Les forces de l’ordre à l’origine de l’opération Chronos devraient publier un communiqué de presse conjoint demain à 12h30 CET.

L’opération LockBit est exécutée par un acteur de la menace connu sous le nom de LockBitSupp, qui communique via le service de messagerie Tox. L’état de son compte sur le service affiche désormais un message indiquant que le FBI a violé les serveurs de l’opération de ransomware à l’aide d’un exploit PHP.

« Le FBI fout les serveurs en l’air via PHP, les serveurs de sauvegarde sans PHP ne peuvent pas être touchés », lit le message d’état traduit de LockBitSupp écrit en russe.

L’opération LockBit ransomware-as-a-service (RaaS) a fait surface en septembre 2019 et a depuis ciblé un large éventail d’organisations de premier plan dans le monde entier.

La police a également supprimé le panneau d’affiliation de LockBit et ajouté un message indiquant que le code source de LockBit, les discussions et les informations sur les victimes avaient également été saisis.

« Les forces de l’ordre ont pris le contrôle de la plate-forme de Lockbit et obtenu toutes les informations qui y sont conservées. Ces informations concernent le groupe Lockbit et vous, leur affilié. Nous avons le code source, les détails des victimes que vous avez attaquées, le montant d’argent extorqué,les données volées, les discussions et bien plus encore », indique le message affiché sur le panneau LockBit.

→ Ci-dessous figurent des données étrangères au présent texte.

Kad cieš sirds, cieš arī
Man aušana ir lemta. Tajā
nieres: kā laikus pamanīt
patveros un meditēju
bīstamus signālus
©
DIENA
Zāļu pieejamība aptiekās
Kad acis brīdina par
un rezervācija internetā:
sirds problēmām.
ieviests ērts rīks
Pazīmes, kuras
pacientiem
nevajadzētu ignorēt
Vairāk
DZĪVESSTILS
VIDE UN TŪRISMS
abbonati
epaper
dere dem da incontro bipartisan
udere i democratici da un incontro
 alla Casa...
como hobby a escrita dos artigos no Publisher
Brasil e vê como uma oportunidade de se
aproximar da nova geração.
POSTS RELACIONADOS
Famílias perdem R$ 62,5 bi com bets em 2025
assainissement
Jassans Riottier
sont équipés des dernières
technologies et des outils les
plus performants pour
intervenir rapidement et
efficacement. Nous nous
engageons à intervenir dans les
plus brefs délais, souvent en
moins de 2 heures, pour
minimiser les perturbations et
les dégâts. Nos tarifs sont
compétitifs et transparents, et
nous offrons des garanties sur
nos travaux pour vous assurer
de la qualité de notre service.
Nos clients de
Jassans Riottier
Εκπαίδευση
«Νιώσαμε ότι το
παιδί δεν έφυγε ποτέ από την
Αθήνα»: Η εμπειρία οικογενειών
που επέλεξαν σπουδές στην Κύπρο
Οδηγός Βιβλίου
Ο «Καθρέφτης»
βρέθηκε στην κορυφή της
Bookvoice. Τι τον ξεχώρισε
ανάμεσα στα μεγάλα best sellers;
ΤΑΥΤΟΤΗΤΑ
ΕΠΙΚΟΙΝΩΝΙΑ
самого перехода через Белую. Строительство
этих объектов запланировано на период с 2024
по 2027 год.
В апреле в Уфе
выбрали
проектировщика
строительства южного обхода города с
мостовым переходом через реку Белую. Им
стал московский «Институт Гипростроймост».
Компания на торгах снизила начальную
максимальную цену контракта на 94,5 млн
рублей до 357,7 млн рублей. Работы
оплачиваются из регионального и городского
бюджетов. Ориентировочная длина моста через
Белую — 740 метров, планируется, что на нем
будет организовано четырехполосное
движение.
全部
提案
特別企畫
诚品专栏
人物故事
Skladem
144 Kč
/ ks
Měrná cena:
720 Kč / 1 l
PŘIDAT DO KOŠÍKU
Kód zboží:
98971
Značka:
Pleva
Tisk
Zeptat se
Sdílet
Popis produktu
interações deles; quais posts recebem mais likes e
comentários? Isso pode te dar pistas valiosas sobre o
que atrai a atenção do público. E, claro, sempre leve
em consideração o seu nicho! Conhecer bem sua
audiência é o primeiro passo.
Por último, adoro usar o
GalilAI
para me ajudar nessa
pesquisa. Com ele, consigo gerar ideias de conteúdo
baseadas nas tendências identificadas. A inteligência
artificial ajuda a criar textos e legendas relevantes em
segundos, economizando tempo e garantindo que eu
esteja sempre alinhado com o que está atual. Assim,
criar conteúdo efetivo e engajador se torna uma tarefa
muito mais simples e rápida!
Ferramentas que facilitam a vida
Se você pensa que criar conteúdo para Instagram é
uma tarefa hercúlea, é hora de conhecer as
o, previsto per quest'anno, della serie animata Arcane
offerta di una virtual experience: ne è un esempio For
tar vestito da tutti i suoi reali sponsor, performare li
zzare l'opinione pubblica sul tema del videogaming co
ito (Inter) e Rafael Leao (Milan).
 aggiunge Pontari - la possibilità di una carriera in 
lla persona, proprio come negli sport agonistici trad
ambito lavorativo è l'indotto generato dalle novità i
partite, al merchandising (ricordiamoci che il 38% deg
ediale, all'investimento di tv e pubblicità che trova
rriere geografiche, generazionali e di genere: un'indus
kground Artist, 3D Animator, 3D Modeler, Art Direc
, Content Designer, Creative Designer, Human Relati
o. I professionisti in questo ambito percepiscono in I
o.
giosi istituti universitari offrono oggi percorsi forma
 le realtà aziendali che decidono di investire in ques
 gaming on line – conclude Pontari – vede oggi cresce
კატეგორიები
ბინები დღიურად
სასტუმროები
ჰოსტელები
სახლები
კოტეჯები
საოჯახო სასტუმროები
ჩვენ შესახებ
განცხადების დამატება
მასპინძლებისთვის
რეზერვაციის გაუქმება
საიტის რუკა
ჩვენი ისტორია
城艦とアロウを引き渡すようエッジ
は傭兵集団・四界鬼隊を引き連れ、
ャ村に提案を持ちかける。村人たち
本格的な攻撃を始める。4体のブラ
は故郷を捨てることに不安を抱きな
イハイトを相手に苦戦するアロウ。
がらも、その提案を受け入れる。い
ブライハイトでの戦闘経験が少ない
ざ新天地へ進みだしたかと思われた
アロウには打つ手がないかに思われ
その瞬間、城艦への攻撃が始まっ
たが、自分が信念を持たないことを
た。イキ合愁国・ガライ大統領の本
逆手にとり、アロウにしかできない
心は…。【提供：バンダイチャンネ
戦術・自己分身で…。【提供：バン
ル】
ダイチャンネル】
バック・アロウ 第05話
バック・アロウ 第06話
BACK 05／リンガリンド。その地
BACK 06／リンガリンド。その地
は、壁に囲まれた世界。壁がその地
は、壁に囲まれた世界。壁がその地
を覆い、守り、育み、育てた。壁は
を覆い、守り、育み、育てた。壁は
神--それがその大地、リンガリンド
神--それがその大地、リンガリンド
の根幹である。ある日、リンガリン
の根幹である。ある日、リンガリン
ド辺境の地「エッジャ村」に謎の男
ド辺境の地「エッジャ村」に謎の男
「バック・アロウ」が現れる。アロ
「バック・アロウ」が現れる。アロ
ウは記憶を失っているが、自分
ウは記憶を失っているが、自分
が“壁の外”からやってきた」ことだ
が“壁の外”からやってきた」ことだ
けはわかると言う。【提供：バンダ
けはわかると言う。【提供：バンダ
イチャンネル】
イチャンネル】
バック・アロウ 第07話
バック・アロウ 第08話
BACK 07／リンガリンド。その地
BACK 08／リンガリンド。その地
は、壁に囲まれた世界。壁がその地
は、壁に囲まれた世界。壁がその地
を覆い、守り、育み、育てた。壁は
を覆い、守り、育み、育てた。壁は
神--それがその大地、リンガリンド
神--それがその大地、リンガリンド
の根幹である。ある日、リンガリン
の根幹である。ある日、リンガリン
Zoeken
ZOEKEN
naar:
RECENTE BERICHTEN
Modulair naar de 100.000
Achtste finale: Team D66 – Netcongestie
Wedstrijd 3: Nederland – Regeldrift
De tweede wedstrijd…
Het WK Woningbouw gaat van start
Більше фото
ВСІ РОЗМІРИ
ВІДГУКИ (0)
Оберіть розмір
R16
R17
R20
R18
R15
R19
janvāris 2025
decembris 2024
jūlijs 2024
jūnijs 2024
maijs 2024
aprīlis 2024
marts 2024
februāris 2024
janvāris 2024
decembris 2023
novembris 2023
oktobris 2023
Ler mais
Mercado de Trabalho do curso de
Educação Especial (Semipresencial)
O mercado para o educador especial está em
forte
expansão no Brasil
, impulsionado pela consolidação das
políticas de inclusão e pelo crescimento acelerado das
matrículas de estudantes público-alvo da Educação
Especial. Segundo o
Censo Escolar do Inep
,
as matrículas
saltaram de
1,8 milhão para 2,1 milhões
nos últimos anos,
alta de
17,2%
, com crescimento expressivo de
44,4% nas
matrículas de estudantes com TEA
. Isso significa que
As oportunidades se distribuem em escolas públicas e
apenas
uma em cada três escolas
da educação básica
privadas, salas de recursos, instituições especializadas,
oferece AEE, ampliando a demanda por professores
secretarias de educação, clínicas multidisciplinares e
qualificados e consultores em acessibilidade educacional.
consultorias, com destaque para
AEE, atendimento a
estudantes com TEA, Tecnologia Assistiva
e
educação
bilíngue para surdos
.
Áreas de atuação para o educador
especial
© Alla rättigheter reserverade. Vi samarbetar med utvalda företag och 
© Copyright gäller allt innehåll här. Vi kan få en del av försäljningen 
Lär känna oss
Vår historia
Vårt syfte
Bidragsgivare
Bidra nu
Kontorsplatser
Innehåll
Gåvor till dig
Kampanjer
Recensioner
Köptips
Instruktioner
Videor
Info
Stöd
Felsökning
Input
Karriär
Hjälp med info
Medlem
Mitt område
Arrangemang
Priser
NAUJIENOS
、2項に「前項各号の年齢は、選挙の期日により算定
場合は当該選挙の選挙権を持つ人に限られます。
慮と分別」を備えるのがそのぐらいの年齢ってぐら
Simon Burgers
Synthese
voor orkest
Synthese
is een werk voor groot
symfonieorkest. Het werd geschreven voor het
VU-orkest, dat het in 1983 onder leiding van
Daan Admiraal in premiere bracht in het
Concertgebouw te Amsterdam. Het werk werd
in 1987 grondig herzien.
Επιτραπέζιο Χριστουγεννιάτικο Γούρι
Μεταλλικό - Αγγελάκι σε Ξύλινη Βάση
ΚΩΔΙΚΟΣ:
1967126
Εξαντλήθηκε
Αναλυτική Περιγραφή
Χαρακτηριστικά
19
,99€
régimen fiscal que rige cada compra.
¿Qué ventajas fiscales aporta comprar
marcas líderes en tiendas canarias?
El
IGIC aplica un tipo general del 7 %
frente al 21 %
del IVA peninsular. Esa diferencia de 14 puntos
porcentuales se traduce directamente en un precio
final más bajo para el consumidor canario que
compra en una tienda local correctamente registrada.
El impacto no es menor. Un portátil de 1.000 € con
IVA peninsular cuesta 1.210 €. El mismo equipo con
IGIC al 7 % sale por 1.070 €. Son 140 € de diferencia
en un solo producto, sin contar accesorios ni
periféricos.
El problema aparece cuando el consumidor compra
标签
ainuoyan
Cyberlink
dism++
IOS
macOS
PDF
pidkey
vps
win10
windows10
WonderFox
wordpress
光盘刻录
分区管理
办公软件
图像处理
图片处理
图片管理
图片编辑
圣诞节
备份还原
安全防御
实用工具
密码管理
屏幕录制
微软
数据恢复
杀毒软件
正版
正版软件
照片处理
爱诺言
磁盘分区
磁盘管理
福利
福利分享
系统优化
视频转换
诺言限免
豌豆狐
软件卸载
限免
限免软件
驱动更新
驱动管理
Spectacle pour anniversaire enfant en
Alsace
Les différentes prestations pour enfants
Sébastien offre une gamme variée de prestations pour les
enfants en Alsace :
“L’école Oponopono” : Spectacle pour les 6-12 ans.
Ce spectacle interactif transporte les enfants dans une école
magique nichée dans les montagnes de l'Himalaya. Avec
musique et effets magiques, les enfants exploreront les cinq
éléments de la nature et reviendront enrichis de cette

« Vous pouvez remercier Lockbitsupp et leur infrastructure défectueuse pour cette situation… nous pourrions être en contact avec vous très bientôt. Passe une bonne journée. Cordialement, l’Agence nationale de la criminalité du Royaume-Uni, le FBI, Europol et le Groupe de travail sur l’application de la loi Operation Cronos. »

Panneau de Bits de verrouillage saisi

La liste des victimes de Lockbits comprend la Royal Mail du Royaume-Uni, la ville d’Oakland, le géant continental de l’automobile et l’Internal Revenue Service italien.

Plus récemment, Bank of America a averti ses clients que leurs informations personnelles avaient été exposées lors d’une violation de données après qu’Infosys McCamish Systems (IMS), l’un de ses fournisseurs de services, ait été piraté lors d’une attaque revendiquée par le gang de ransomwares LockBit.

Les autorités de cybersécurité aux États-Unis et des partenaires du monde entier ont déclaré dans un avis conjoint publié en juin que le gang LockBit avait extorqué au moins 91 millions de dollars à des organisations américaines à la suite de 1 700 attaques depuis 2020.

Ces dernières années, les forces de l’ordre ont également saisi les serveurs du ransomware ALPHA (Black Cat) et les sites de paiement et de fuite de données Hive ransomware Tor.